Tolerance to many of the effects of cocaine develops with prolonged and repeated use. This results in users having to administer increasingly large doses to achieve the same effects. After that, it takes about 3 – 7 days for the tolerance to be reduced to half and 1 – 2 weeks to be back at baseline (in the absence of further consumption). Cocaine presents cross-tolerance with all dopaminergic stimulants, meaning that after the consumption of cocaine all stimulants will have a reduced effect.

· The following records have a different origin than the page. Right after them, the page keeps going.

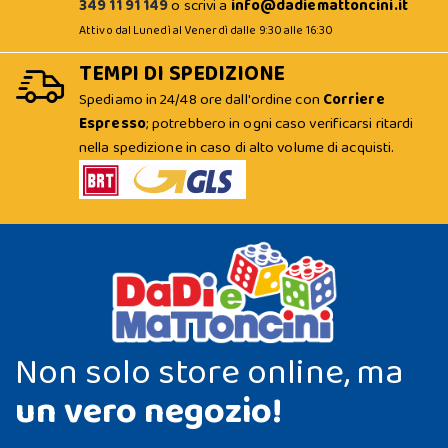
349 11 91 149
o scrivi a
info@dadiemattoncini.it
Attivo dal Lunedì al Venerdì dalle 9:30 alle 16:30
TEMPI DI SPEDIZIONE
Spediamo in 24/48 ore dall'ordine con
Corriere
Espresso
; potrebbero in ogni caso verificarsi ritardi
nella spedizione in caso di alto volume di acquisti.
Non solo store online, ma
un vero negozio!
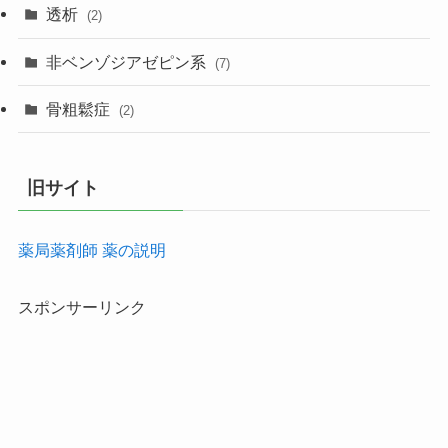
透析
(2)
非ベンゾジアゼピン系
(7)
骨粗鬆症
(2)
旧サイト
薬局薬剤師 薬の説明
スポンサーリンク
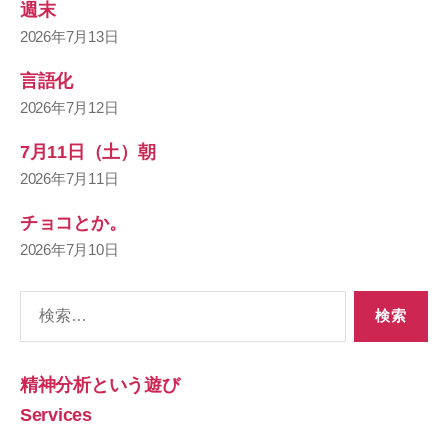
週末
2026年7月13日
言語化
2026年7月12日
7月11日（土）朝
2026年7月11日
チョコとか。
2026年7月10日
検
索
対
象:
精神分析という遊び
Services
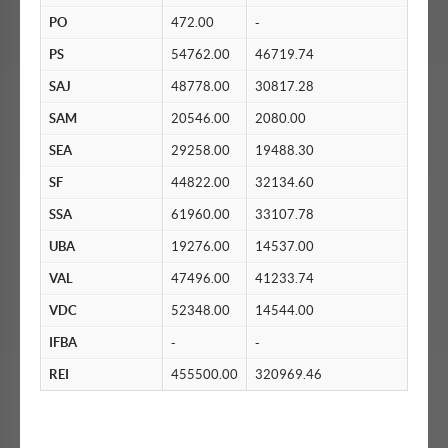
PO
472.00
-
PS
54762.00
46719.74
SAJ
48778.00
30817.28
SAM
20546.00
2080.00
SEA
29258.00
19488.30
SF
44822.00
32134.60
SSA
61960.00
33107.78
UBA
19276.00
14537.00
VAL
47496.00
41233.74
VDC
52348.00
14544.00
IFBA
-
-
REI
455500.00
320969.46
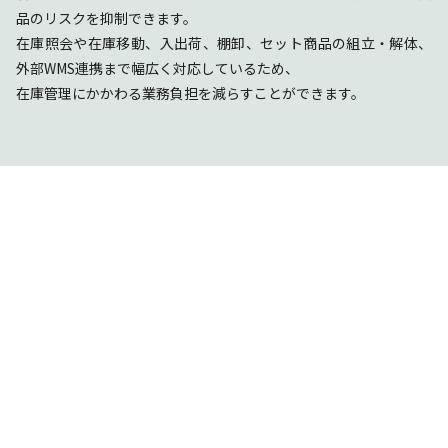
品のリスクを抑制できます。
在庫照会や在庫移動、入出荷、棚卸、セット商品の組立・解体、
外部WMS連携まで幅広く対応しているため、
在庫管理にかかわる業務負担を減らすことができます。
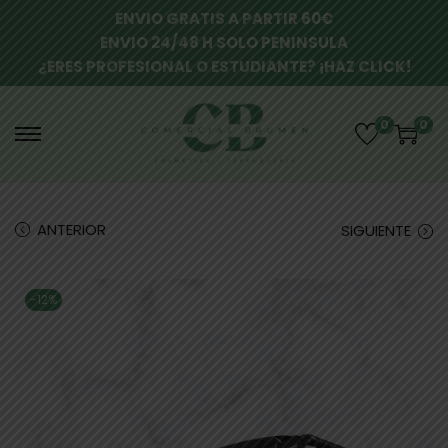
ENVIO GRATIS A PARTIR 60€
ENVIO 24/48 H SOLO PENINSULA
¿ERES PROFESIONAL O ESTUDIANTE? ¡HAZ CLICK!
0
0
ANTERIOR
SIGUIENTE
-12%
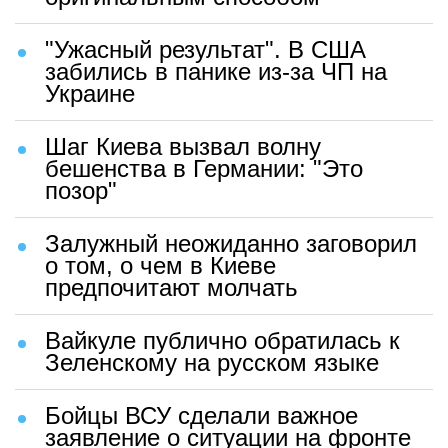
"Ужасный результат". В США
забились в панике из-за ЧП на
Украине
Шаг Киева вызвал волну
бешенства в Германии: "Это
позор"
Залужный неожиданно заговорил
о том, о чем в Киеве
предпочитают молчать
Вайкуле публично обратилась к
Зеленскому на русском языке
Бойцы ВСУ сделали важное
заявление о ситуации на фронте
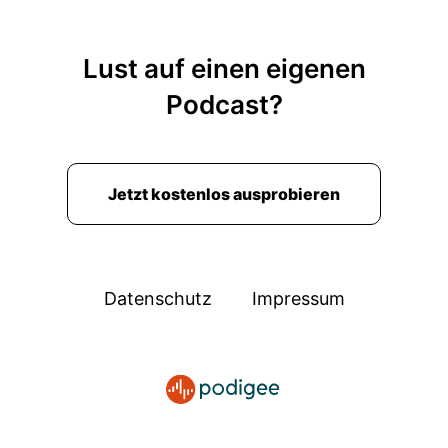
Lust auf einen eigenen
Podcast?
Jetzt kostenlos ausprobieren
Datenschutz
Impressum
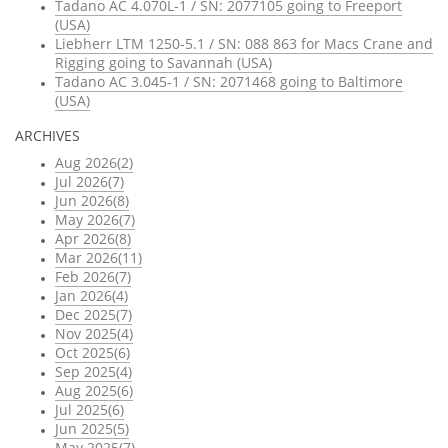
Tadano AC 4.070L-1 / SN: 2077105 going to Freeport
(USA)
Liebherr LTM 1250-5.1 / SN: 088 863 for Macs Crane and
Rigging going to Savannah (USA)
Tadano AC 3.045-1 / SN: 2071468 going to Baltimore
(USA)
ARCHIVES
Aug 2026(2)
Jul 2026(7)
Jun 2026(8)
May 2026(7)
Apr 2026(8)
Mar 2026(11)
Feb 2026(7)
Jan 2026(4)
Dec 2025(7)
Nov 2025(4)
Oct 2025(6)
Sep 2025(4)
Aug 2025(6)
Jul 2025(6)
Jun 2025(5)
May 2025(7)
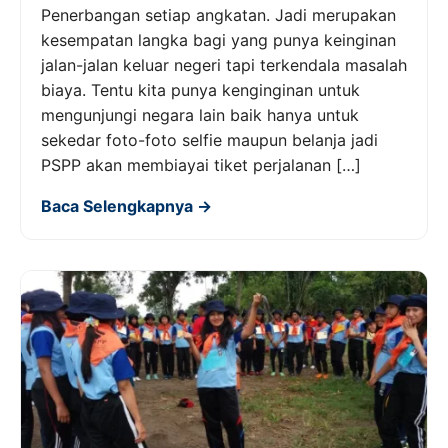
Penerbangan setiap angkatan. Jadi merupakan
kesempatan langka bagi yang punya keinginan
jalan-jalan keluar negeri tapi terkendala masalah
biaya. Tentu kita punya kenginginan untuk
mengunjungi negara lain baik hanya untuk
sekedar foto-foto selfie maupun belanja jadi
PSPP akan membiayai tiket perjalanan […]
Baca Selengkapnya →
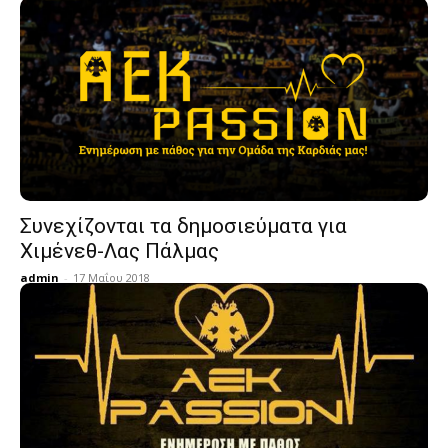
Συνεχίζονται τα δημοσιεύματα για
Χιμένεθ-Λας Πάλμας
admin
-
17 Μαΐου 2018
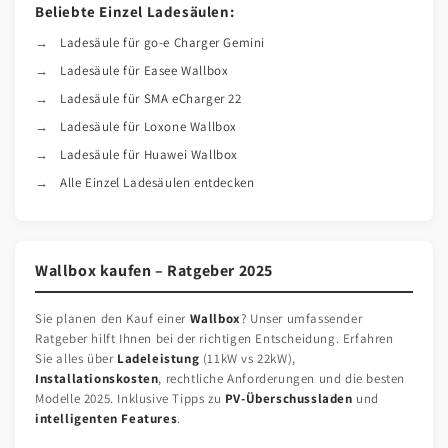
Beliebte Einzel Ladesäulen:
Ladesäule für go-e Charger Gemini
Ladesäule für Easee Wallbox
Ladesäule für SMA eCharger 22
Ladesäule für Loxone Wallbox
Ladesäule für Huawei Wallbox
Alle Einzel Ladesäulen entdecken
Wallbox kaufen – Ratgeber 2025
Sie planen den Kauf einer
Wallbox
? Unser umfassender
Ratgeber hilft Ihnen bei der richtigen Entscheidung. Erfahren
Sie alles über
Ladeleistung
(11kW vs 22kW),
Installationskosten
, rechtliche Anforderungen und die besten
Modelle 2025. Inklusive Tipps zu
PV-Überschussladen
und
intelligenten Features
.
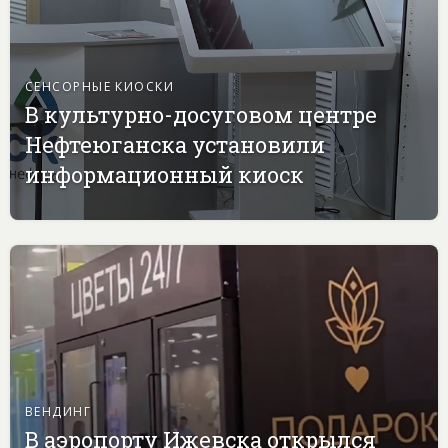
СЕНСОРНЫЕ КИОСКИ
В культурно-досуговом центре
Нефтеюганска установили
информационный киоск
ВЕНДИНГ
В аэропорту Ижевска открылся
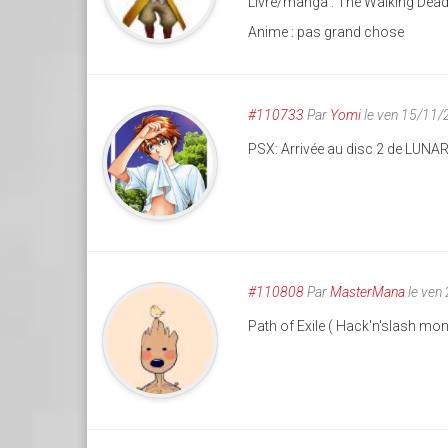
Livre/manga : The Walking Dead 
Anime : pas grand chose
#110733
Par
Yomi
le ven 15/11/
PSX: Arrivée au disc 2 de LUNAR
#110808
Par
MasterMana
le ven
Path of Exile ( Hack'n'slash m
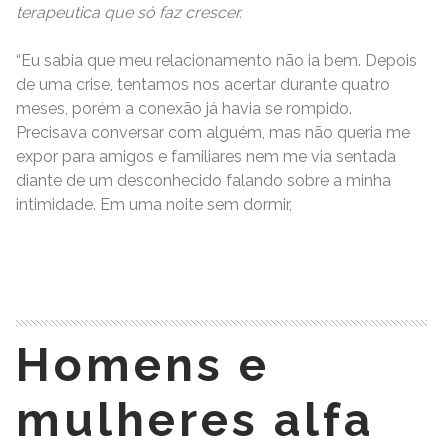
terapeutica que só faz crescer.
“Eu sabia que meu relacionamento não ia bem. Depois
de uma crise, tentamos nos acertar durante quatro
meses, porém a conexão já havia se rompido.
Precisava conversar com alguém, mas não queria me
expor para amigos e familiares nem me via sentada
diante de um desconhecido falando sobre a minha
intimidade. Em uma noite sem dormir,
READ MORE
Homens e
mulheres alfa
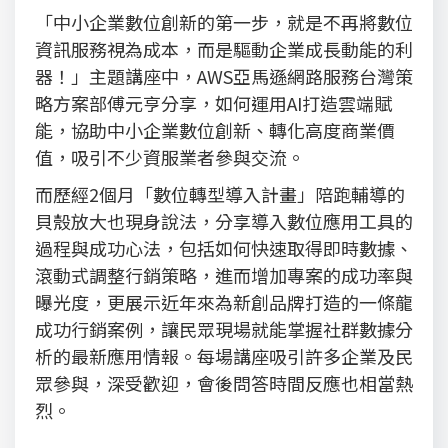
「中小企業數位創新的第一步，就是不再將數位
資訊服務視為成本，而是驅動企業成長動能的利
器！」主題講座中，AWS亞馬遜網路服務台灣策
略方案部傅元亨分享，如何運用AI打造雲端賦
能，協助中小企業數位創新、轉化高度商業價
值，吸引不少資服業者參與交流。
而歷經2個月「數位轉型導入計畫」陪跑輔導的
貝殼放大也現身說法，分享導入數位應用工具的
過程與成功心法，包括如何快速取得即時數據、
滾動式調整行銷策略，進而增加專案的成功率與
曝光度，更展示近年來為新創品牌打造的一條龍
成功行銷案例，讓民眾現場就能掌握社群數據分
析的最新應用情報。每場講座吸引許多企業及民
眾參與，深受歡迎，會後問答時間反應也相當熱
烈。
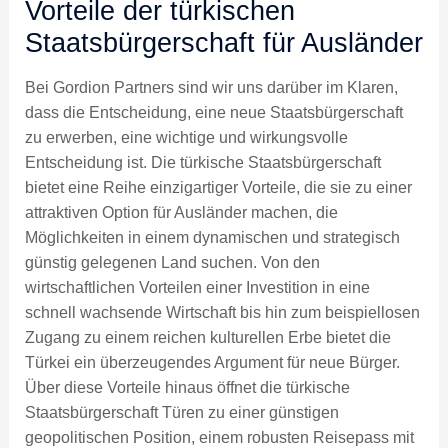
Vorteile der türkischen
Staatsbürgerschaft für Ausländer
Bei Gordion Partners sind wir uns darüber im Klaren,
dass die Entscheidung, eine neue Staatsbürgerschaft
zu erwerben, eine wichtige und wirkungsvolle
Entscheidung ist. Die türkische Staatsbürgerschaft
bietet eine Reihe einzigartiger Vorteile, die sie zu einer
attraktiven Option für Ausländer machen, die
Möglichkeiten in einem dynamischen und strategisch
günstig gelegenen Land suchen. Von den
wirtschaftlichen Vorteilen einer Investition in eine
schnell wachsende Wirtschaft bis hin zum beispiellosen
Zugang zu einem reichen kulturellen Erbe bietet die
Türkei ein überzeugendes Argument für neue Bürger.
Über diese Vorteile hinaus öffnet die türkische
Staatsbürgerschaft Türen zu einer günstigen
geopolitischen Position, einem robusten Reisepass mit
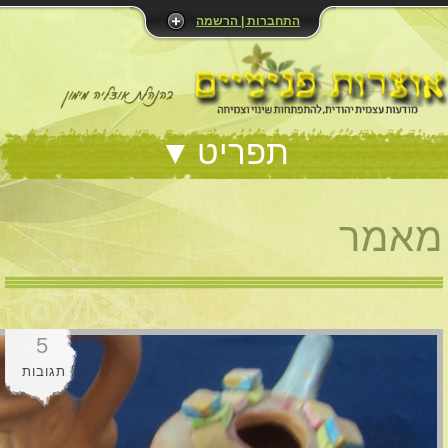
התחברות | הרשמה
תפריט
מאמר
5
תגובות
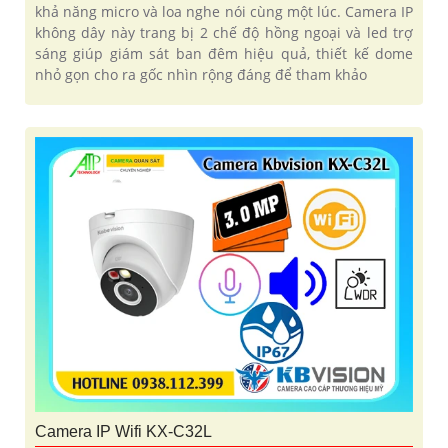
khả năng micro và loa nghe nói cùng một lúc. Camera IP
không dây này trang bị 2 chế độ hồng ngoại và led trợ
sáng giúp giám sát ban đêm hiệu quả, thiết kế dome
nhỏ gọn cho ra gốc nhìn rộng đáng để tham khảo
Camera IP Wifi KX-C32L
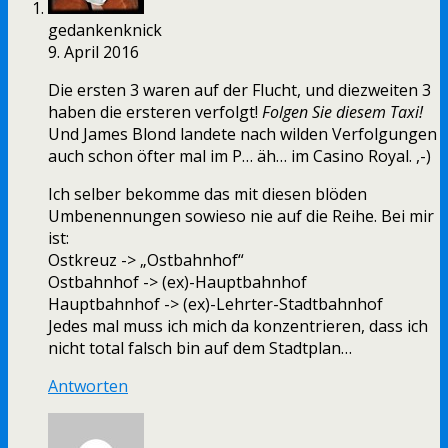
gedankenknick
9. April 2016
Die ersten 3 waren auf der Flucht, und diezweiten 3
haben die ersteren verfolgt!
Folgen Sie diesem Taxi!
Und James Blond landete nach wilden Verfolgungen
auch schon öfter mal im P… äh… im Casino Royal. ,-)
Ich selber bekomme das mit diesen blöden
Umbenennungen sowieso nie auf die Reihe. Bei mir
ist:
Ostkreuz -> „Ostbahnhof“
Ostbahnhof -> (ex)-Hauptbahnhof
Hauptbahnhof -> (ex)-Lehrter-Stadtbahnhof
Jedes mal muss ich mich da konzentrieren, dass ich
nicht total falsch bin auf dem Stadtplan…
Antworten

After taking cocaine on a regular basis, some users will become addicted. When the drug is discontinued immediately, the user will experience what has come to be known as a “crash” along with a number of other cocaine withdrawal symptoms including paranoia, depression, anxiety, itching, mood swings, irritability, fatigue, insomnia, an intense craving for more cocaine, and, in some cases, nausea and vomiting. Some cocaine users also report having similar symptoms to schizophrenic patients and feel that their mind is scattered or incoherent. Some users also report a feeling of a crawling sensation on the skin also known as “coke bugs”.
These symptoms can last for weeks or, in some cases, months. Even after most withdrawal symptoms dissipate most users feel the need to continue using the drug; this feeling can last for years and may peak during times of stress. About 30-40% of cocaine addicts will turn to other substances such as medication and alcohol after giving up cocaine.
Cocaine has a similar potential to induce temporary psychosis with more than half of cocaine abusers reporting at least some psychotic symptoms at some point. Typical symptoms of sufferers include paranoid delusions that they are being followed and that their drug use is being watched accompanied by hallucinations that support the delusional beliefs. Delusional parasitosis with formication (“cocaine bugs”) is also a fairly common symptom.
Cocaine-induced psychosis shows sensitization toward the psychotic effects of the drug. This means that psychosis becomes more severe with repeated intermittent use.